On Wed, Aug 05, 2009 at 09:41:03AM +0200, Ingo Molnar wrote:
> 
> * Mel Gorman <mel@csn.ul.ie> wrote:
> 
> [...]
> > > Is there a plan to add the rest later on?
> > 
> > Depending on how this goes, I will attempt to do a similar set of 
> > trace points for tracking kswapd and direct reclaim with the view 
> > to identifying when stalls occur due to reclaim, when lumpy 
> > reclaim is kicking in, how long it's taken and how often is 
> > succeeds/fails.
> > 
> > > Or are these nine more a proof-of-concept demonstration-code 
> > > thing?  If so, is it expected that developers will do an ad-hoc 
> > > copy-n-paste to solve a particular short-term problem and will 
> > > then toss the tracepoint away?  I guess that could be useful, 
> > > although you can do the same with vmstat.
> > 
> > Adding and deleting tracepoints, rebuilding and rebooting the 
> > kernel is obviously usable by developers but not a whole pile of 
> > use if recompiling the kernel is not an option or you're trying to 
> > debug a difficult-to-reproduce-but-is-happening-now type of 
> > problem.
> > 
> > Of the CC list, I believe Larry Woodman has the most experience 
> > with these sort of problems in the field so I'm hoping he'll make 
> > some sort of comment.
> 
> Yes.
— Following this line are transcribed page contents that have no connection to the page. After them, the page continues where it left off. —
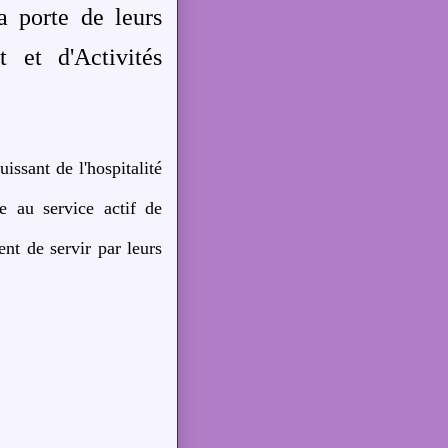
a porte de leurs
et d'Activités
ssant de l'hospitalité
e au service actif de
nt de servir par leurs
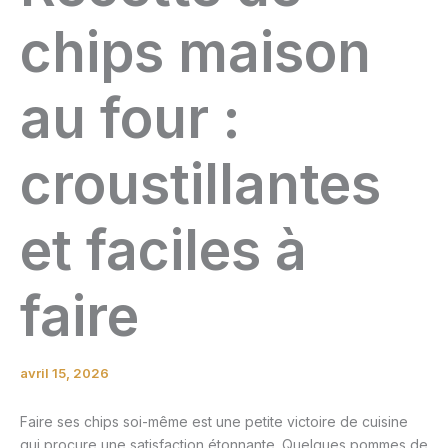
chips maison
au four :
croustillantes
et faciles à
faire
avril 15, 2026
Faire ses chips soi-même est une petite victoire de cuisine
qui procure une satisfaction étonnante. Quelques pommes de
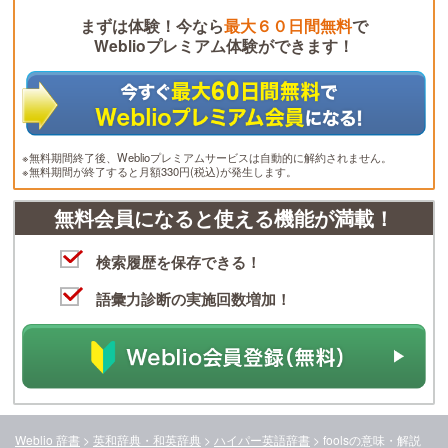
まずは体験！今なら
最大６０日間無料
で
Weblioプレミアム体験ができます！
※無料期間終了後、Weblioプレミアムサービスは自動的に解約されません。
※無料期間が終了すると月額330円(税込)が発生します。
無料会員になると使える機能が満載！
検索履歴を保存できる！
語彙力診断の実施回数増加！
Weblio 辞書
>
英和辞典・和英辞典
>
ハイパー英語辞書
>
fools
の意味・解説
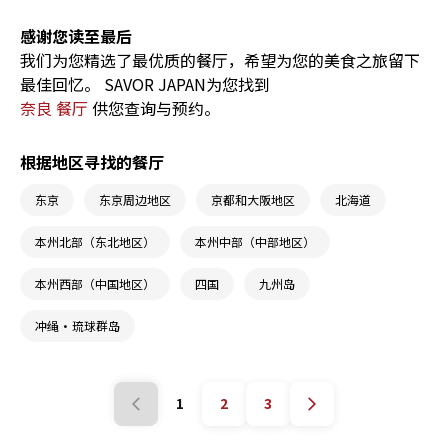
特别精选全日本10家真正实现"清真友好"的餐厅
——这些餐厅不仅严格遵循清真饮食标准，更贴心
感谢您读至最后
设置了洁净安静的祈祷空间，让您在享用美味的同
我们为您精选了最优质的餐厅，希望为您的美食之旅留下
时，也能安心完成每日功课。从东京到京都，让这
最佳回忆。 SAVOR JAPAN为您找到
份清单成为您日本之旅的安心指南！
奈良 餐厅
供您查询与预约。
根据地区寻找的餐厅
东京
东京周边地区
京都和大阪地区
北海道
本州北部（东北地区）
本州中部（中部地区）
本州西部（中国地区）
四国
九州岛
冲绳・琉球群岛
1
2
3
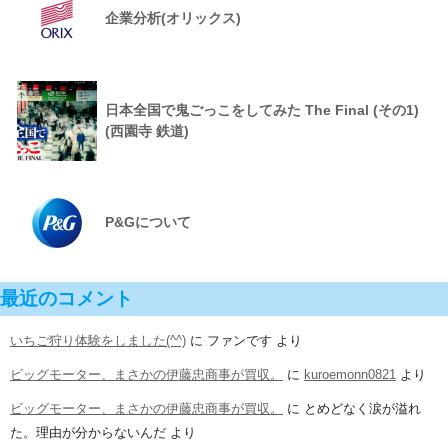
企業分析(オリックス)
日本全国で鬼ごっこをしてみた The Final (その1)
(西園寺 鉄道)
P&Gについて
最近のコメント
いちご狩り体験をしました(^^)
に
ファンです
より
ビッグモーター、まさかの伊藤忠商事が買収。
に
kuroemonn0821
より
ビッグモーター、まさかの伊藤忠商事が買収。
に
とめどなく涙が溢れ
た。理由が分からないんだ
より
FYI, Larry's last set of patches (which Andrew essentially 
> NAK-ed) can be found attached below.
> 

I was made aware of that patch after V1 of this patchset and brought the
naming scheme more in line with Larry's. It's still up in the air what the
proper naming scheme should be. I went with mm_page* as the prefix which
I'm reasonably happy with but I've been hit on the nose with a rolled up
newspaper over naming before.

I also decided to just deal with the page allocator and not the MM as a whole
figuring that reviewing all MM tracepoints at the same time would be too much
to chew on and decide "are these the right tracepoints?". My expectation is
that there would need to be at least one set per headings;

page allocator
  subsys: kmem
  prefix: mm_page*
  example use: estimate zone lock contention

o slab allocator (already done)
  subsys: kmem
  prefix: kmem_* (although this wasn't consistent, e.g. kmalloc vs kmem_kmalloc)
  example use: measure allocation times for slab, slub, slqb

o high-level reclaim, kswapd wakeups, direct reclaim, lumpy triggers
  subsys: vmscan
  prefix: mm_vmscan*
  example use: estimate memory pressure

o low-level reclaim, list rotations, pages scanned, types of pages moving etc.
  subsys: vmscan
  prefix: mm_vmscan*
  (debugging VM tunables such as swappiness or why kswapd so active)

The following might also be useful for kernel developers but maybe less
useful in general so would be harder to justify.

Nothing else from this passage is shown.